Bhandari Uma, Kumar Vinay, Kumar Parveen, Tripathi C D, Khanna Geetika
Department of Pharmacology, Faculty of Pharmacy, Hamdard University, New Delhi, India.
Indian J Med Res. 2015 Nov;142(5):598-605. doi: 10.4103/0971-5916.171290.
BACKGROUND & OBJECTIVES: Cardiomyocyte apoptosis is one of the pathologic phenomena associated with diabetes and related conditions including obesity, insulin resistance and hyperlipidaemia. In the present study, the protective effects of pioglitazone on cardiomyocyte apoptosis was evaluated in experimental diabetes induced by low dose of streptozoticin (STZ) combined with high fat diet (HFD) in rats.

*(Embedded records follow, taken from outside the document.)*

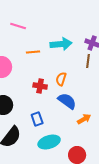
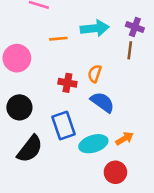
blue rectangle: (37, 119) -> (64, 126), size x1.5
orange arrow: (84, 119) -> (125, 139), moved
cyan ellipse: (49, 142) -> (93, 144), moved

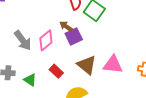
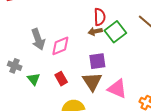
brown arrow: (66, 26) -> (95, 31), moved, turned -64
purple square: (74, 37) -> (97, 61), moved

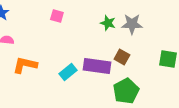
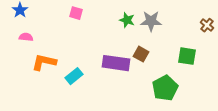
cyan rectangle: (68, 72) -> (74, 76), moved
green pentagon: (126, 91) -> (165, 88), moved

Male Wistar rats (150-200 g) were injected with low-dose STZ (45 mg/kg, i.v., single dose) and orally fed with a HFD (20 g/day/rat) for a period of 28 days and simultaneously treated with pioglitazone (20 mg/kg/p.o.) for a period of 21 days (from 8 th day to 28 th day). On 29 th day blood was collected, serum separated and used for biochemical parameters. Heart tissue was used for cardiomyocyte apoptosis measurement and also for histopathological examination.
Pioglitazone treatment resulted in a decrease in cardiomyocyte apoptosis as revealed by a decrease in cardiac caspase-3, lactate dehydrogenase (LDH) levels and DNA fragmentation, and an increase in Na+K+ATPase levels in diabetic rats. Cardiac histology of diabetic control rats showed dense focal fatty infiltration in the myocardial cells whereas normal architecture with regular morphology and well preserved cytoplasm was observed with pioglitazone treatment. Pioglitazone treatment significantly reduced the heart rate, mean arterial blood pressure, body mass index (BMI) and levels of serum glucose, leptin, insulin, HOMA-IR, total cholesterol (TC) and triglycerides (TGs), apoliproprotein-B glycosylated haemoglobin (HbA1c) levels and atherogenic index, and increased the levels of serum high density lipoprotein cholesterol (HDL-C) and cardiac antioxidant enzymes.
INTERPRETATION & CONCLUSIONS: The present study results suggest that pioglitazone possesses cardiac anti-apoptotic potential in diabetic rat model and can be further explored for its use for treatment of diabetic cardiomyopathy.
心肌细胞凋亡是与糖尿病及包括肥胖、胰岛素抵抗和高脂血症在内的相关病症有关的病理现象之一。在本研究中,在低剂量链脲佐菌素(STZ)联合高脂饮食(HFD)诱导的实验性糖尿病大鼠中评估了吡格列酮对心肌细胞凋亡的保护作用。
雄性Wistar大鼠(150 - 200克)静脉注射低剂量STZ(45毫克/千克,单剂量),并口服高脂饮食(20克/天/大鼠)持续28天,同时用吡格列酮(20毫克/千克/口服)治疗21天(从第8天至第28天)。在第29天采集血液,分离血清并用于生化参数检测。心脏组织用于心肌细胞凋亡检测以及组织病理学检查。
吡格列酮治疗导致糖尿病大鼠心肌细胞凋亡减少,表现为心脏半胱天冬酶 - 3、乳酸脱氢酶(LDH)水平降低以及DNA片段化减少,同时钠钾ATP酶水平升高。糖尿病对照大鼠的心脏组织学显示心肌细胞有密集的局灶性脂肪浸润,而吡格列酮治疗组观察到形态正常、结构规则且细胞质保存良好的正常结构。吡格列酮治疗显著降低了心率、平均动脉血压、体重指数(BMI)以及血清葡萄糖、瘦素、胰岛素、HOMA - IR、总胆固醇(TC)和甘油三酯(TGs)、载脂蛋白B糖化血红蛋白(HbA1c)水平和动脉粥样硬化指数,并提高了血清高密度脂蛋白胆固醇(HDL - C)水平和心脏抗氧化酶水平。
本研究结果表明,吡格列酮在糖尿病大鼠模型中具有心脏抗凋亡潜力,可进一步探索其用于治疗糖尿病心肌病的用途。